After scouring Moruya Markets looking unsuccessfully for rhubarb crowns, we head down the coast to Bingie Bingie Point, perhaps the most notable of the local geological sites. We walk out onto a promontory with spectacular views north towards Didthul (called Pigeon House by Captain Cook) and south towards Gulaga. The rocks are vivid with lichen, but today we are after more than aesthetics.
Let's see how I go with recognition and explanation today, helped out by J and the same website that gave us chevron-recognition last week. We are hunting first of all for dikes, two different kinds and colours. They are described as “discordant features” which gives me hope. I'm looking for something distinctive: a false lead in a way. I later discover that “discordant features” is a technical term, not a description. The sheer multitude of rocks is daunting and I wonder whether I'll walk on by without actually encountering. But my scramble-route leads me to unmistakable dikes, rock running in a panel, intruded into older rock, rock formed when magma cooled and solidified. Even in the world of rocks, it seems, younger shoulders older out of the way. One dike is blonde (aplite), the other black (porphyritic basalt.) If I begin to think I have seen a dike of substance, I need to think again: the Great Dike of Zimbabwe is 600 km long and 10 km wide.
So I've found and identified the dikes. However, there are other things to find before I can simply, and far more easily, admire beauty. Find the junction between tonalite (lighter grey) and gabbro (darker grey) I must, because it's “geologically outstanding” to see two different igneous rock types in such a small area. Here, I'm not so sure about my ID, but if I'm wrong we're left with a beautiful view, and that's not to be sniffed at!

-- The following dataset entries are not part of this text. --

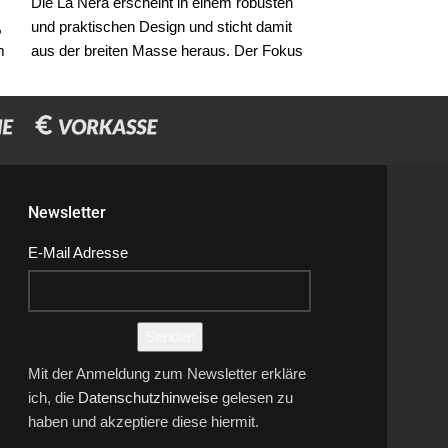
Die La Nera erscheint in einem robusten
La Giusta ist ein
,
und praktischen Design und sticht damit
einzigartigem St
m
aus der breiten Masse heraus. Der Fokus
Eine unmissverst
liegt auf dem verbauten Material und der
ikonische Marke
verwendeten Technik. Zuverlässig, robust
brilliert durch L
und zeitlos.
bei der Auswahl.
Materialien, bis 
Erhältlich ist die La Gera in den kompakten
s
der Rückseite ze
Versionen: entweder mit einer Brühgruppe
hintergrundbeleu
oder als 2-gruppige Compact Ausführung.
Newsletter
Somit garantiert die La Nera eine Top
Performance auf kleinstem Raum.
E-Mail Adresse
Senden
Mit der Anmeldung zum Newsletter erkläre
ich, die
Datenschutzhinweise
gelesen zu
haben und akzeptiere diese hiermit.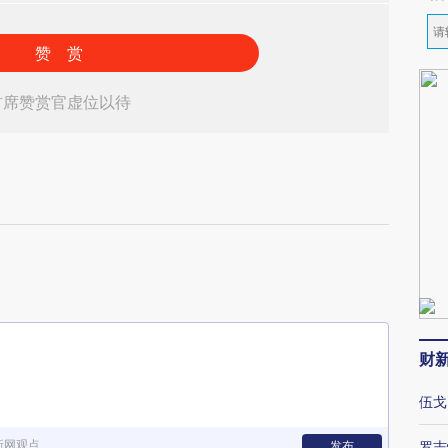
赞 赏
首席赞赏官虚位以待
财
伍戈
新网观点
发布
罗志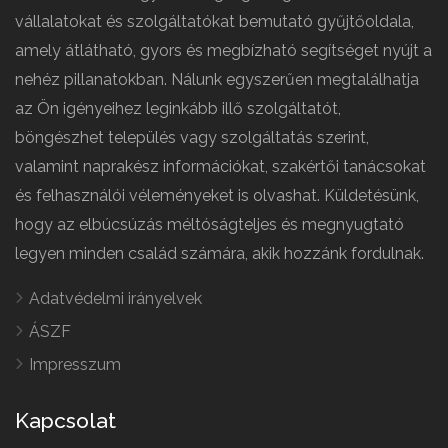
vállalatokat és szolgáltatókat bemutató gyűjtőoldala,
amely átlátható, gyors és megbízható segítséget nyújt a
nehéz pillanatokban. Nálunk egyszerűen megtalálhatja
az Ön igényeihez leginkább illő szolgáltatót,
böngészhet település vagy szolgáltatás szerint,
valamint naprakész információkat, szakértői tanácsokat
és felhasználói véleményeket is olvashat. Küldetésünk,
hogy az elbúcsúzás méltóságteljes és megnyugtató
legyen minden család számára, akik hozzánk fordulnak.
Adatvédelmi irányelvek
ÁSZF
Impresszum
Kapcsolat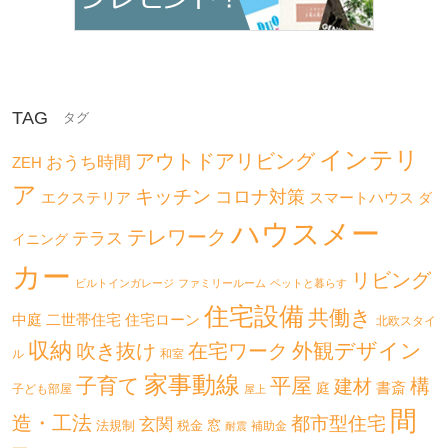
TAG
インテリ
アウトドアリビング
おうち時間
ZEH
ア
キッチン
コロナ対策
エクステリア
スマートハウス
ダ
ハウスメー
テレワーク
テラス
イニング
カー
リビング
ビルトインガレージ
ファミリールーム
ペットと暮らす
住宅設備
共働き
二世帯住宅
中庭
住宅ローン
北欧スタイ
収納
外観デザイン
吹き抜け
在宅ワーク
ル
和室
家事動線
子育て
平屋
構
建材
書斎
庭
子ども部屋
屋上
間
造・工法
都市型住宅
玄関
法規制
税金
窓
補助金
耐震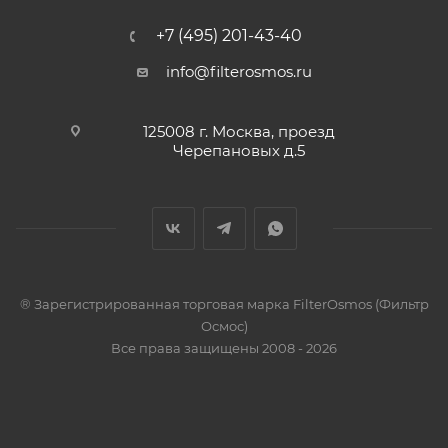
+7 (495) 201-43-40
info@filterosmos.ru
125008 г. Москва, проезд
Черепановых д.5
® Зарегистрированная торговая марка FilterOsmos (Фильтр
Осмос)
Все права защищены 2008 - 2026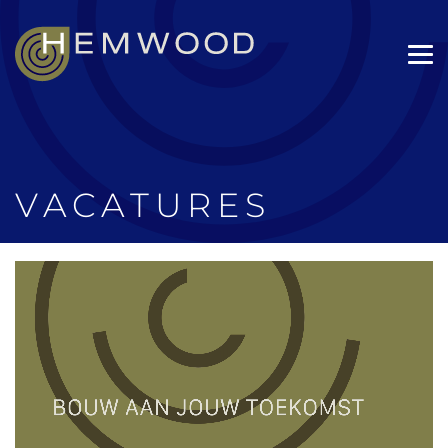
VACATURES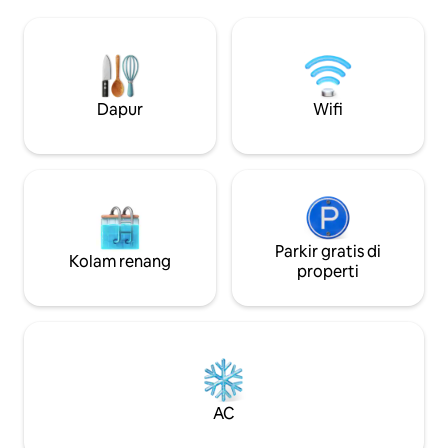
kursi atau tempat duduk yang nyaman
pepohonan. Pada m
untuk bersantai di dekat tungku kayu.
menjadi hidup de
Bak mandi air panas biofuel kami bisa
menciptakan suas
disewa untuk penginapan Anda. Temui
menonton film dan
hewan kami sambil berkeliaran di ladang
pepohonan.. Bersan
kami atau berjalan kaki dari properti ke
panas berbahan ba
Dapur
Wifi
desa Dimmingsdale & Alton. Kami
pelarian mempeso
berjarak 5 menit berkendara dari Alton
momen romantis d
Towers.
terlupakan.
Parkir gratis di
Kolam renang
properti
AC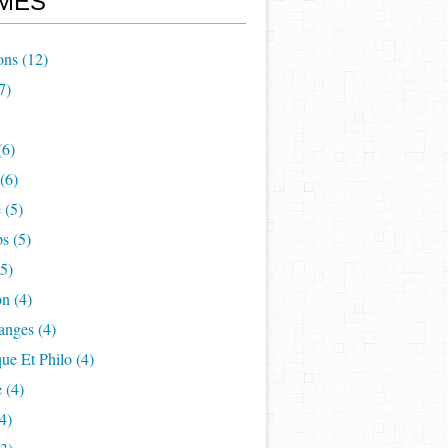
MES
ons
(12)
7)
(6)
(6)
e
(5)
ps
(5)
5)
on
(4)
anges
(4)
ue Et Philo
(4)
e
(4)
4)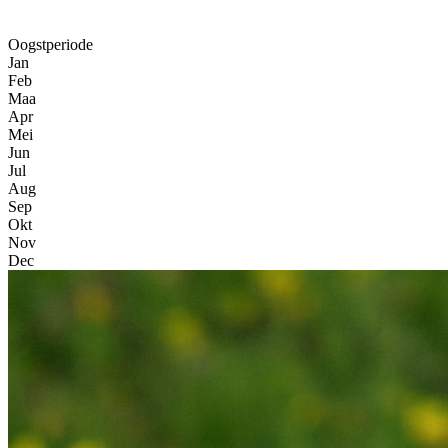
Oogstperiode
Jan
Feb
Maa
Apr
Mei
Jun
Jul
Aug
Sep
Okt
Nov
Dec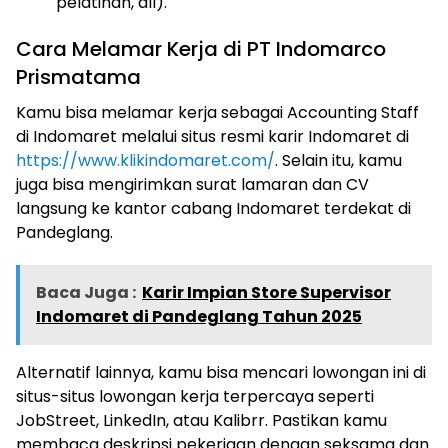
pelatihan, dll).
Cara Melamar Kerja di PT Indomarco
Prismatama
Kamu bisa melamar kerja sebagai Accounting Staff
di Indomaret melalui situs resmi karir Indomaret di
https://www.klikindomaret.com/
. Selain itu, kamu
juga bisa mengirimkan surat lamaran dan CV
langsung ke kantor cabang Indomaret terdekat di
Pandeglang.
Baca Juga :
Karir Impian Store Supervisor
Indomaret di Pandeglang Tahun 2025
Alternatif lainnya, kamu bisa mencari lowongan ini di
situs-situs lowongan kerja terpercaya seperti
JobStreet, LinkedIn, atau Kalibrr. Pastikan kamu
membaca deskripsi pekerjaan dengan seksama dan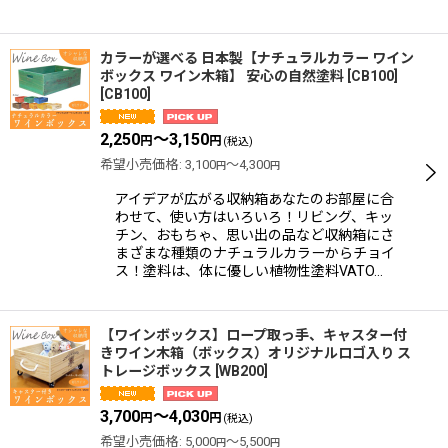
カラーが選べる 日本製【ナチュラルカラー ワイン
ボックス ワイン木箱】 安心の自然塗料 [CB100]
[
CB100
]
2,250
～3,150
円
円
(税込)
希望小売価格
:
3,100
～4,300
円
円
アイデアが広がる収納箱あなたのお部屋に合
わせて、使い方はいろいろ！リビング、キッ
チン、おもちゃ、思い出の品など収納箱にさ
まざまな種類のナチュラルカラーからチョイ
ス！塗料は、体に優しい植物性塗料VATO…
【ワインボックス】ロープ取っ手、キャスター付
きワイン木箱（ボックス）オリジナルロゴ入り ス
トレージボックス
[
WB200
]
3,700
～4,030
円
円
(税込)
希望小売価格
:
5,000
～5,500
円
円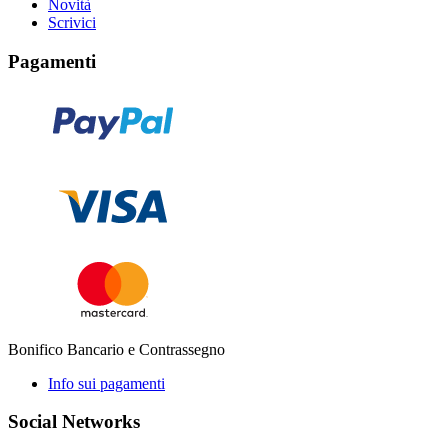
Novità
Scrivici
Pagamenti
Bonifico Bancario e Contrassegno
Info sui pagamenti
Social Networks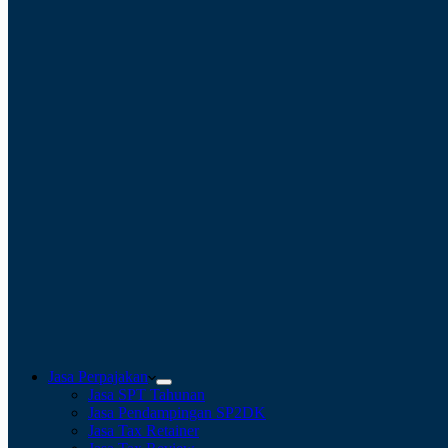
Jasa Perpajakan
Jasa SPT Tahunan
Jasa Pendampingan SP2DK
Jasa Tax Retainer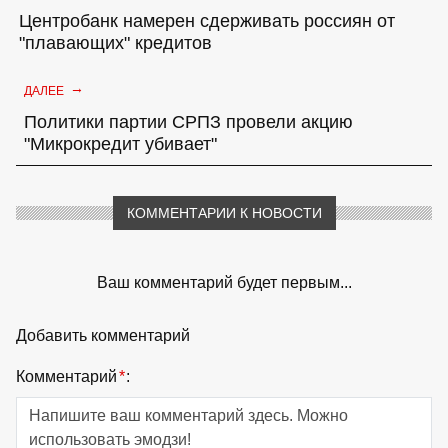
Центробанк намерен сдерживать россиян от
"плавающих" кредитов
→
ДАЛЕЕ
Политики партии СРПЗ провели акцию
"Микрокредит убивает"
КОММЕНТАРИИ К НОВОСТИ
Ваш комментарий будет первым...
Добавить комментарий
Комментарий
*
: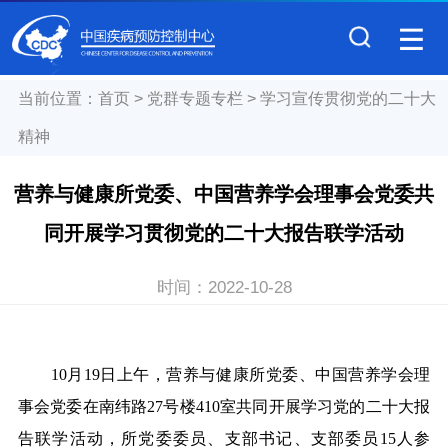
当前位置：
首页
>
党群专题专栏
>
学习宣传贯彻党的二十大
精神
营养与健康所党委、中国营养学会理事会党委共
同开展学习贯彻党的二十大报告联学活动
时间：
2022-10-28
10
月19日上午，营养与健康所党委、中国营养学会理
事会党委在南纬路27号楼410室共同开展学习党的二十大报
告联学活动，所党委委员、支部书记、支部委员15人参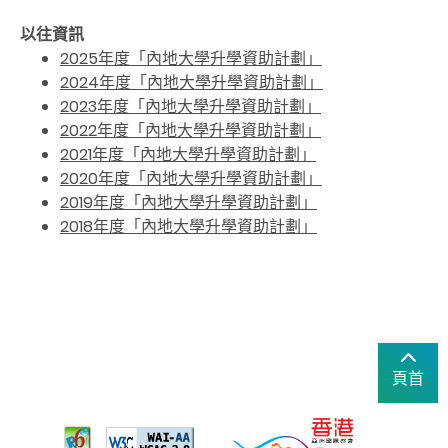
以往資訊
2025年度「內地大學升學資助計劃」
2024年度「內地大學升學資助計劃」
2023年度「內地大學升學資助計劃」
2022年度「內地大學升學資助計劃」
2021年度「內地大學升學資助計劃」
2020年度「內地大學升學資助計劃」
2019年度「內地大學升學資助計劃」
2018年度「內地大學升學資助計劃」
頁首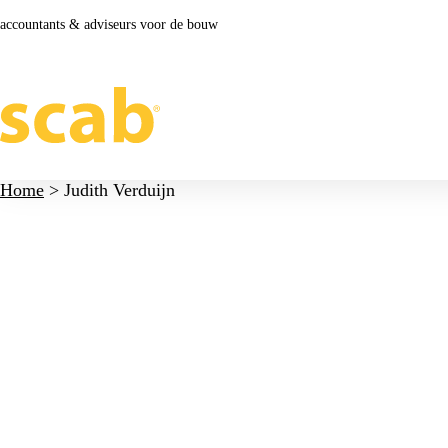
accountants & adviseurs voor de bouw
Home
>
Judith Verduijn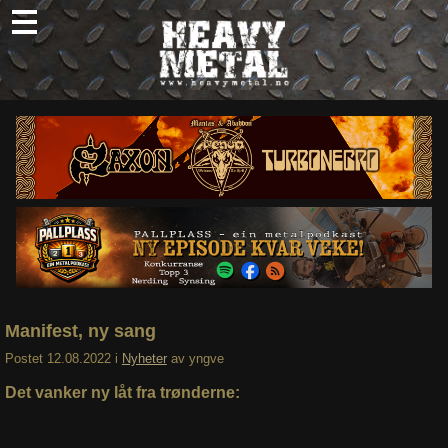
Skip
to
content
Nyheter
Omtaler
Intervjuer
Om oss
Abonner
Søk
etter:
Manifest, ny sang
Postet
12.08.2022
i
Nyheter
av
yngve
Det vanker ny låt fra trønderne: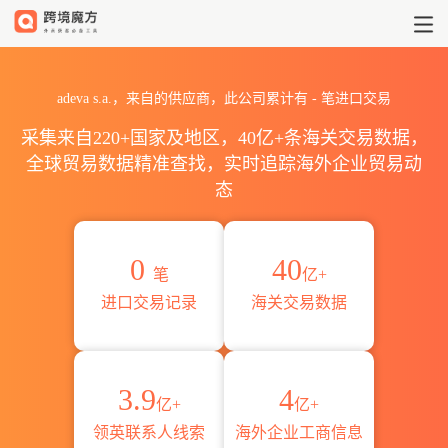
2026adeva s.a.海关进出口数
adeva s.a.，来自的供应商，此公司累计有
-
笔进口交易
采集来自220+国家及地区，40亿+条海关交易数据，
全球贸易数据精准查找，实时追踪海外企业贸易动
态
0
40
笔
亿+
进口交易记录
海关交易数据
3.9
4
亿+
亿+
领英联系人线索
海外企业工商信息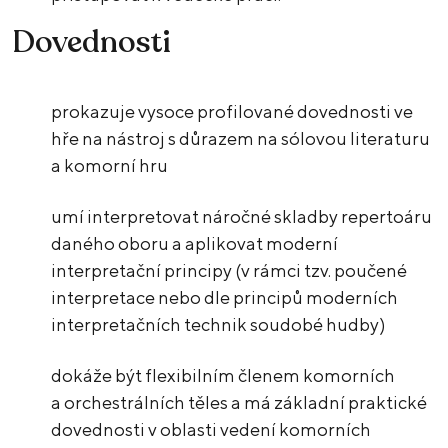
Dovednosti
prokazuje vysoce profilované dovednosti ve
hře na nástroj s důrazem na sólovou literaturu
a komorní hru
umí interpretovat náročné skladby repertoáru
daného oboru a aplikovat moderní
interpretační principy (v rámci tzv. poučené
interpretace nebo dle principů moderních
interpretačních technik soudobé hudby)
dokáže být flexibilním členem komorních
a orchestrálních těles a má základní praktické
dovednosti v oblasti vedení komorních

Moving away from the hard labour of new knowledge, I indulge in a little bit of purely aesthetic photography capturing the rich colours and patterns of the orange and yellow-green lichens that make the rocks at Bingie so immediately and superficially spectacular.
The end point of our Bingie ramble are the remains of the SS Monaro wrecked en route from Sydney to Merimbula in May 1879. It came to grief on a reef on a dark rainy night: all the passengers were saved and warmed by blankets sent from Moruya. However there was no hope of recovering the steamer, and the remains (two boilers and a steam post) are rusting in decaying splendour more than a century later.